Connecticut even made it illegal to use birth control, Wheeler says.
The ACLU’s foray into battles to make birth control and information about it legal began shortly after the organization was founded in 1920 by Crystal Eastman, Roger Baldwin and Walter Nelles.
Birth control had a personal urgency for Eastman and other women founders of the ACLU, Wheeler writes, because in the early 20th century, they lived the lives of bohemians in New York City’s Greenwich Village, consorting with artists, intellectuals, anarchists and other free spirits.
They also engaged in open marriages and relationships, risking pregnancy in an era that didn’t accept unwed mothers. “Women in sexually free relationships with men could hardly hope to participate as equals without, at the very least, birth control,” Wheeler writes.
Nudity also was a personal issue for some ACLU founders and leaders, since they practiced it at a private compound in the 1920s in Martha’s Vineyard.
“In this ‘communal utopia’ of rustic cottages spread over a 40-acre private complex, ACLU leaders relaxed, threw parties, discussed current events, recruited new members, negotiated complicated love affairs and sunbathed together in the nude,” Wheeler writes.
From there, it wasn’t a great leap for the ACLU to take on the cause of nudists in the 1930s by backing the challenge of a New York law that made it illegal for more than two people to be nude in private, Wheeler writes.
That law came about after a nudist group hosted an open house at a rented Manhattan gymnasium for potential nudists in 1934. Police raided the event, and the arrests pushed the case into the legal system.
Championing nudism as a constitutional right wasn’t for the faint of heart in the 1930s, she writes.
Even Pope Pius XII got involved, calling nudism “a wanton, pagan cult.”
Such details make How Sex Became a Civil Liberty both readable and memorable.
That’s because Wheeler has a gift for digging details out of the historical record and turning them into a memorable story, says a colleague in Binghamton University’s History Department.
“Leigh Ann is extremely good at explaining things you may take for granted, and she does it in a very compelling way,” says Douglas Bradburn, an associate professor of history at Binghamton and the author of The Citizenship Revolution: Politics and the Creation of the American Union (2009). “I expect it to be an excellent book.”
While the ACLU continued to gain public stature and rack up victories on sexual issues through the decades, it also was selective about the cases it backed.
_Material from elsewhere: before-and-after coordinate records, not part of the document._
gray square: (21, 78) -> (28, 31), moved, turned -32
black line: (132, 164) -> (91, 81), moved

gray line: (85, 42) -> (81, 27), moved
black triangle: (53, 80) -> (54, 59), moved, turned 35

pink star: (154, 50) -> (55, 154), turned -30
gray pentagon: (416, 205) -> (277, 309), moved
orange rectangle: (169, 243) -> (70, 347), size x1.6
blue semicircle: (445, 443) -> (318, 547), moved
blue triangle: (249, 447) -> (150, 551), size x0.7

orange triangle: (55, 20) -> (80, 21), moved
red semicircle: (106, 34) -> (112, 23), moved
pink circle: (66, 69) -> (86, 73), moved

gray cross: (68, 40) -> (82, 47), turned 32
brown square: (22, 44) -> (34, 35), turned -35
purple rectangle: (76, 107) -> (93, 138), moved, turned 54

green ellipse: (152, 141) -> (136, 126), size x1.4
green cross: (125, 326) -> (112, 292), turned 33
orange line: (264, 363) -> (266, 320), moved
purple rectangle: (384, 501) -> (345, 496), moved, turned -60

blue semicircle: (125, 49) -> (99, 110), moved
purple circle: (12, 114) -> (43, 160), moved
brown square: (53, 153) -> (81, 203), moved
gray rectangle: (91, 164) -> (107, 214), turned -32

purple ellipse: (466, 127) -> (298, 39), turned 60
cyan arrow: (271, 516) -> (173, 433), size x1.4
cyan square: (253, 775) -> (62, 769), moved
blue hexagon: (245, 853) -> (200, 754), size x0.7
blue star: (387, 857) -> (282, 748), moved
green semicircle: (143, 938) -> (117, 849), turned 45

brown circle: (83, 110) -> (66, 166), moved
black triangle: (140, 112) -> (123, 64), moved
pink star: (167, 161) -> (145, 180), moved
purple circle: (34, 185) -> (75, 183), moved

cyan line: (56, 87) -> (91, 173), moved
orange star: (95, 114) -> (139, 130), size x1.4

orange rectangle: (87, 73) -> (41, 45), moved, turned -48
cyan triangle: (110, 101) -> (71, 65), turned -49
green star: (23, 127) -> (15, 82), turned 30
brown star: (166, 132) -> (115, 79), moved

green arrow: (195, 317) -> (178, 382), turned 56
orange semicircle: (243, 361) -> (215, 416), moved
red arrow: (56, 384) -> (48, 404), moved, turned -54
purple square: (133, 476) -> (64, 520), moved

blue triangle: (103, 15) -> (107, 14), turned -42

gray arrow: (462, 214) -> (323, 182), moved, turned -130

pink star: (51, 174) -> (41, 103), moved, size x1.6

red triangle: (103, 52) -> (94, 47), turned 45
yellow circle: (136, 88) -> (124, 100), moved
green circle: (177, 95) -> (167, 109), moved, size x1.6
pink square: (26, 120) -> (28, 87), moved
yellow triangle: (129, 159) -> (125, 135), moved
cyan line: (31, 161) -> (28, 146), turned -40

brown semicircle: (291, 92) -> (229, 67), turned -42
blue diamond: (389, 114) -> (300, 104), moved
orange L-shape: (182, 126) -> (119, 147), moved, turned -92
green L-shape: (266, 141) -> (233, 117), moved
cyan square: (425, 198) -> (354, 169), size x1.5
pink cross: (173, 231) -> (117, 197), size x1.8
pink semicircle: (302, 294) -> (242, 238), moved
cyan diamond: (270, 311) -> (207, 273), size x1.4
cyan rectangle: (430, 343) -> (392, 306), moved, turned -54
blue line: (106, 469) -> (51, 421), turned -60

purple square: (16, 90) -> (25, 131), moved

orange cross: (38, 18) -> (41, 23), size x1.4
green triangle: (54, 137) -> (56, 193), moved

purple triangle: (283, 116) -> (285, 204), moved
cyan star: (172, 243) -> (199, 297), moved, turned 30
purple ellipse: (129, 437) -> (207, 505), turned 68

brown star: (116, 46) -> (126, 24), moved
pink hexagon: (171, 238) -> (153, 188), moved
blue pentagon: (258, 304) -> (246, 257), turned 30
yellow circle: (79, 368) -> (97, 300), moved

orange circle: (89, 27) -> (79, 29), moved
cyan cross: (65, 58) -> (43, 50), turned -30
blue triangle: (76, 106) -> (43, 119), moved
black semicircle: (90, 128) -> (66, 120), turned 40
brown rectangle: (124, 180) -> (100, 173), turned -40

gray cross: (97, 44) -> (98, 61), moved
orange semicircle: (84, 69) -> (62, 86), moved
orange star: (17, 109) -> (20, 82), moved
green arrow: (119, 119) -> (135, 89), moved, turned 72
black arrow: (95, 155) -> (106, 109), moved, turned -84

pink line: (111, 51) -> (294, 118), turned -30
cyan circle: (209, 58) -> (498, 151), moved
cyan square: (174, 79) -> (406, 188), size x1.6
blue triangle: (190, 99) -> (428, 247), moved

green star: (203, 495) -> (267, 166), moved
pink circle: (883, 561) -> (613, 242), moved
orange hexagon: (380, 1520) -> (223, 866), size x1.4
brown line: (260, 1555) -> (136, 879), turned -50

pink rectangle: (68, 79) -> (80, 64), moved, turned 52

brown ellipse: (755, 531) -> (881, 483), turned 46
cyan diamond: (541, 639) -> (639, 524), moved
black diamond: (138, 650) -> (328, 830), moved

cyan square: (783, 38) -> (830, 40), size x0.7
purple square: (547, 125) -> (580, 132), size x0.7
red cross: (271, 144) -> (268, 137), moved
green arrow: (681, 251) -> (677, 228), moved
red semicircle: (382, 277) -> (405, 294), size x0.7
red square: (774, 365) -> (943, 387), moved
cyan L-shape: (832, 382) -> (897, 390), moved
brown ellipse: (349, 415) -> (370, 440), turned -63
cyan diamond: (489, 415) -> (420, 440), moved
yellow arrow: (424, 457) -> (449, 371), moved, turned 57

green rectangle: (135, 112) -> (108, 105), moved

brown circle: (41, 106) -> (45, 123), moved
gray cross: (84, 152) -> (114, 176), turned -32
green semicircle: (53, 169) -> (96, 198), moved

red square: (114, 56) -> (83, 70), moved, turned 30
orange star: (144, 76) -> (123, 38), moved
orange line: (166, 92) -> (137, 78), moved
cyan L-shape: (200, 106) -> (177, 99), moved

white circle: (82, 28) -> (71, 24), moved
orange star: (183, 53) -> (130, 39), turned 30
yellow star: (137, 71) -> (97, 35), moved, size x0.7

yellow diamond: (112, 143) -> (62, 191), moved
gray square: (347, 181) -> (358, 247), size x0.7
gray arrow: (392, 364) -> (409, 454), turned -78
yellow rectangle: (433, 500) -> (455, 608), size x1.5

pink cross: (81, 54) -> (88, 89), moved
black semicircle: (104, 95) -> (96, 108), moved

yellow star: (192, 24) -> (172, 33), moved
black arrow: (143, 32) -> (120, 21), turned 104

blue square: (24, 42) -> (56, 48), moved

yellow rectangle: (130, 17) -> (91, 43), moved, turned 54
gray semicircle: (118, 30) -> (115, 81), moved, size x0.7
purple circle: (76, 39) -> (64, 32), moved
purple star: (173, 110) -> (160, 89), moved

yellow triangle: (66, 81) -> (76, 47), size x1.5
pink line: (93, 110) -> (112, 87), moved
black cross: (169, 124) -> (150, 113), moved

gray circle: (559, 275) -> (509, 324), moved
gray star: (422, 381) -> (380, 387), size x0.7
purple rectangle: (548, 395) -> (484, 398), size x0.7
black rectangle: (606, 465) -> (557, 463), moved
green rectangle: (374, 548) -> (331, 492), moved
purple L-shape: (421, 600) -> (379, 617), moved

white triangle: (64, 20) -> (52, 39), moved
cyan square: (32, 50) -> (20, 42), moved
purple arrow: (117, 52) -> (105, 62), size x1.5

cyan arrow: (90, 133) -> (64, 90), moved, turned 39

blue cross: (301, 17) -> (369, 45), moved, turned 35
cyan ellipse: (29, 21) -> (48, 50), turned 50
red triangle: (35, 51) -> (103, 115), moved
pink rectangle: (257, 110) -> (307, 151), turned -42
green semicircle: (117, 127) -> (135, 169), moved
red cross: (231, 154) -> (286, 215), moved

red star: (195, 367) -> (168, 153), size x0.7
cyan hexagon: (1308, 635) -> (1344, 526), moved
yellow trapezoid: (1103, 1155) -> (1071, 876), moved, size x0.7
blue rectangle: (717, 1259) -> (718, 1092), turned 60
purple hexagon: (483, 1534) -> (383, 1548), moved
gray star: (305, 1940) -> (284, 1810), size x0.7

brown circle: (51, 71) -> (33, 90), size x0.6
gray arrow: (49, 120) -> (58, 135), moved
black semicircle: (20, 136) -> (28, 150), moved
There were internal arguments about what fights to pick and which ones to back away from, Wheeler writes. But the organization didn’t lose its affinity for colorful and controversial causes over the years.
During the 1960s, ACLU members went to parties at Playboy founder Hugh Hefner’s mansion and sought funding from Hefner’s foundation to fund causes such as fighting obscenity laws and other sexual issues.
In the 1970s and 1980s, the ACLU moved on to rape and sexual harassment as issues, Wheeler says.
But by 1980, membership started to fall off as both courts and the country became more conservative, she says. The ACLU found itself fighting with feminists over challenges to rape laws and sexual harassment, and earlier successes were sometimes a double-edged sword.
For instance, ACLU-backed laws requiring informed consent, including mandatory counseling and a waiting period for poor people seeking sterilization, would be used by anti-abortion groups to impose the same standards on women seeking abortions, Wheeler says.
“A lot of feminists were angry,” she says. “They knew it would come back to haunt them.”
There have been other consequences of sex as a civil right, including a society saturated with sexual images, Wheeler says, and not everyone appreciates the exposure.
“Disagreements about the parameters of free speech and sexual privacy abound,” she writes in the conclusion of her book.
Those battles are likely to continue in the lives of her students, whom she continues to rely on for insights and inspiration, she says.